“I feel like I was set up to fail”: Inside a for-profit college nightmare

Adam Rust:

Jaqueta Cherry did not have a glittering GPA or a résumé loaded with internships and varsity letters. She dropped out of high school at age 17. But last fall, right after she received a general equivalency diploma, for-profit colleges and universities besieged her with offers of admission. Admissions officers told her that she could start right away. They said she could get a degree that would help her land a professional job working in computers. Hoping to escape from a future of dead-end jobs, she enrolled in a two-year associate’s program at Everest University Online.
But a year later, she has failed or dropped out of six courses at two different schools. She has never earned a single credit hour. Despite attending Everest University Online and then later the Art Institute of Pittsburgh Online, she still cannot find a “salary job.” But now she has thousands of dollars in outstanding federal student loans.
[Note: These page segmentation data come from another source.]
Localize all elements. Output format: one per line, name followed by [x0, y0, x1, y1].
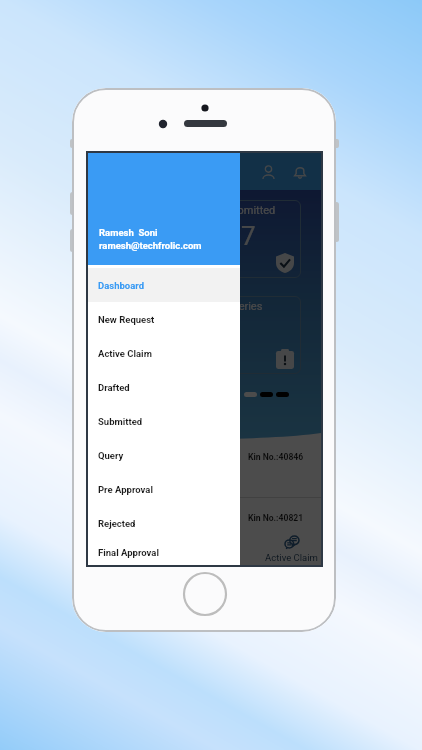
staticText: Dashboard	[104, 552, 150, 563]
staticText: Final Approval	[98, 547, 159, 558]
staticText: Queries	[225, 300, 263, 313]
button[interactable]: Dashboard	[88, 268, 240, 302]
staticText: Ramesh Soni	[99, 227, 158, 238]
staticText: Submitted	[98, 416, 143, 427]
staticText: New Request	[98, 314, 155, 325]
button[interactable]: Submitted	[215, 200, 301, 278]
button[interactable]: Notifications	[286, 158, 314, 186]
staticText: Active Claim	[98, 348, 152, 359]
staticText: ramesh@techfrolic.com	[99, 240, 202, 251]
button[interactable]: Kin No.:40821	[88, 498, 321, 558]
button[interactable]: Drafted	[88, 370, 240, 404]
staticText: Drafted	[98, 382, 130, 393]
staticText: 7	[241, 221, 256, 251]
staticText: Active Claim	[265, 552, 318, 563]
button[interactable]: Active Claim	[88, 336, 240, 370]
button[interactable]: New Request	[88, 302, 240, 336]
button[interactable]: Final Approval	[88, 540, 240, 565]
button[interactable]: Queries	[215, 296, 301, 374]
button[interactable]: Pre Approval	[88, 472, 240, 506]
staticText: Pre Approval	[98, 484, 153, 495]
button[interactable]: Profile	[254, 158, 282, 186]
staticText: Query	[98, 450, 124, 461]
button[interactable]: Query	[88, 438, 240, 472]
staticText: Submitted	[225, 204, 276, 217]
button[interactable]: Kin No.:40846	[88, 437, 321, 497]
staticText: Dashboard	[98, 280, 144, 291]
staticText: Rejected	[98, 518, 136, 529]
button[interactable]: Active Claim	[230, 527, 336, 563]
button[interactable]: Dashboard	[96, 527, 158, 563]
button[interactable]: Rejected	[88, 506, 240, 540]
button[interactable]: Submitted	[88, 404, 240, 438]
staticText: Kin No.:40846	[248, 452, 304, 462]
staticText: Kin No.:40821	[248, 513, 304, 523]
And she’s not the only one.
Jaqueta embarked on her college career after seeing Everest’s advertisements on television and on the Internet. This was not an accident, though, because the schools had discovered her first.
Like many others, Jaqueta had an important asset: She was eligible for a federal student loan. It is impossible to talk about for-profit education without mentioning how the availability of federal loans affects the process.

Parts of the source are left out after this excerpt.